**WORK TO COMPLETE**: The data below holds a line containing "(343) 34-555-34 (круглосуточно" and a line containing "Download Martfury App Now!"; please quote exactly those two lines and every line between them, and nothing else.

**INFORMATION GIVEN**:
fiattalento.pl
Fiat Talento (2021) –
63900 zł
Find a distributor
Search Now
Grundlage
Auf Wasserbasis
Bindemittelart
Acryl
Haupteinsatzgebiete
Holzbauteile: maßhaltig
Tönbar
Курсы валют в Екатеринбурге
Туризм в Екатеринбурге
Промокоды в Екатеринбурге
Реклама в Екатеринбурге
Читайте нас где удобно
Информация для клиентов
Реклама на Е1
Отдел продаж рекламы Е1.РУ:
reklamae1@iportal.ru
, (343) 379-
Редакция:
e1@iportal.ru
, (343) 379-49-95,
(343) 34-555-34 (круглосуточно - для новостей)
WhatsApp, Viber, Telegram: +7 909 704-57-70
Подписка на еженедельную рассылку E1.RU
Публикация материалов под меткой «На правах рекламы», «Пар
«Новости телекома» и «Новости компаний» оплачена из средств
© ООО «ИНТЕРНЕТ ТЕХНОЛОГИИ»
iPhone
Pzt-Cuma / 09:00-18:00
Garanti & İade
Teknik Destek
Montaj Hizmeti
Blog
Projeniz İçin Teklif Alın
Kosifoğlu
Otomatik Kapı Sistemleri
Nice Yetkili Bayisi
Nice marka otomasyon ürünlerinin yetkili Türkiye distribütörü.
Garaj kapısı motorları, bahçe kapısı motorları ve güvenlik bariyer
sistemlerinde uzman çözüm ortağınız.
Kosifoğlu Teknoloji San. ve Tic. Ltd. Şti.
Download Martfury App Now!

---

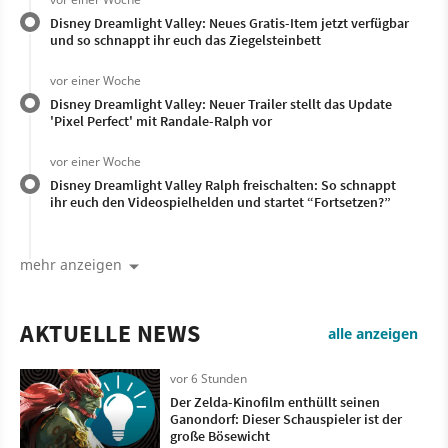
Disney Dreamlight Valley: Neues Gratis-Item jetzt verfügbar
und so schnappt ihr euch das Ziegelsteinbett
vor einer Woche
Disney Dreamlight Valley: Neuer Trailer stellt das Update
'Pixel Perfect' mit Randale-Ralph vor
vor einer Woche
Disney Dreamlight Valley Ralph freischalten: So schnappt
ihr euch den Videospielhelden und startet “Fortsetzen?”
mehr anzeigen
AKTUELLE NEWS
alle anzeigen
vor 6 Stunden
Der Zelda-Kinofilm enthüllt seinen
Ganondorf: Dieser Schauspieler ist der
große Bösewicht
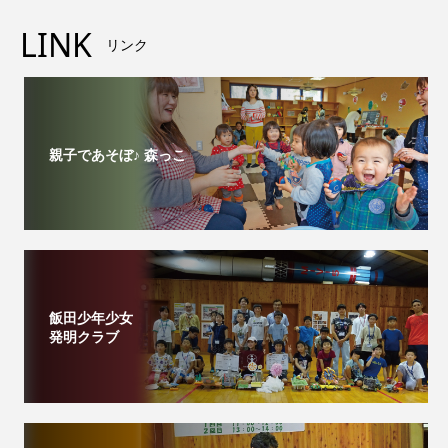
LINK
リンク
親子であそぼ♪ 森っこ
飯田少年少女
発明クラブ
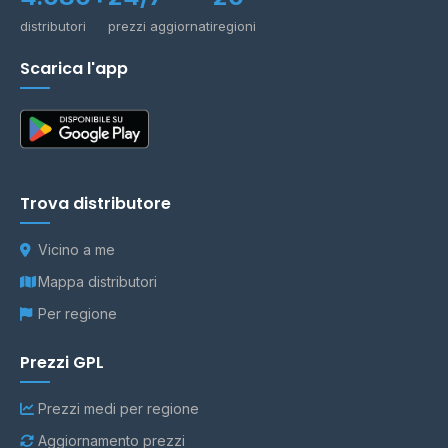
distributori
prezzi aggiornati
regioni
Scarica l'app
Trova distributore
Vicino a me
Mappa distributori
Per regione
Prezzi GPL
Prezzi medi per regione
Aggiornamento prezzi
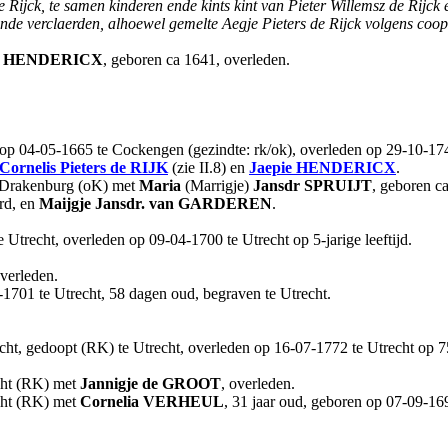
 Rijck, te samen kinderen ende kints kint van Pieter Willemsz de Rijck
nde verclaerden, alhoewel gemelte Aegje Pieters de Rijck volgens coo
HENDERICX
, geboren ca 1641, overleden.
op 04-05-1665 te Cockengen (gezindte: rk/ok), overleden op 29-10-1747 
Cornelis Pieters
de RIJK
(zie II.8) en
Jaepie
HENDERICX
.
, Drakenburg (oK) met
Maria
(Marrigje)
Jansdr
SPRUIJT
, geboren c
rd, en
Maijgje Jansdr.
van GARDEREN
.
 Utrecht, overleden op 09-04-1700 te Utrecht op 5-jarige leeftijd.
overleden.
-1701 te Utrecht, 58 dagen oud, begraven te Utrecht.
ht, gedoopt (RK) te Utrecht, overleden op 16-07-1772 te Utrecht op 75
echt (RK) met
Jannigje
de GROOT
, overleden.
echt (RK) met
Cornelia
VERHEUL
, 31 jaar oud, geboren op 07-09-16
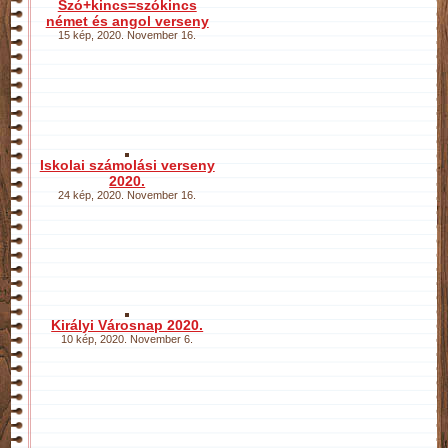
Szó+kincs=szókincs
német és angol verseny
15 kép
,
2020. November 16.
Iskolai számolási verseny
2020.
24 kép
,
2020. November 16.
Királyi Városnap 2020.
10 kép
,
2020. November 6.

**ANSWER FOR THIS EXERCISE**:
(343) 34-555-34 (круглосуточно - для новостей)
WhatsApp, Viber, Telegram: +7 909 704-57-70
Подписка на еженедельную рассылку E1.RU
Публикация материалов под меткой «На правах рекламы», «Пар
«Новости телекома» и «Новости компаний» оплачена из средств
© ООО «ИНТЕРНЕТ ТЕХНОЛОГИИ»
iPhone
Pzt-Cuma / 09:00-18:00
Garanti & İade
Teknik Destek
Montaj Hizmeti
Blog
Projeniz İçin Teklif Alın
Kosifoğlu
Otomatik Kapı Sistemleri
Nice Yetkili Bayisi
Nice marka otomasyon ürünlerinin yetkili Türkiye distribütörü.
Garaj kapısı motorları, bahçe kapısı motorları ve güvenlik bariyer
sistemlerinde uzman çözüm ortağınız.
Kosifoğlu Teknoloji San. ve Tic. Ltd. Şti.
Download Martfury App Now!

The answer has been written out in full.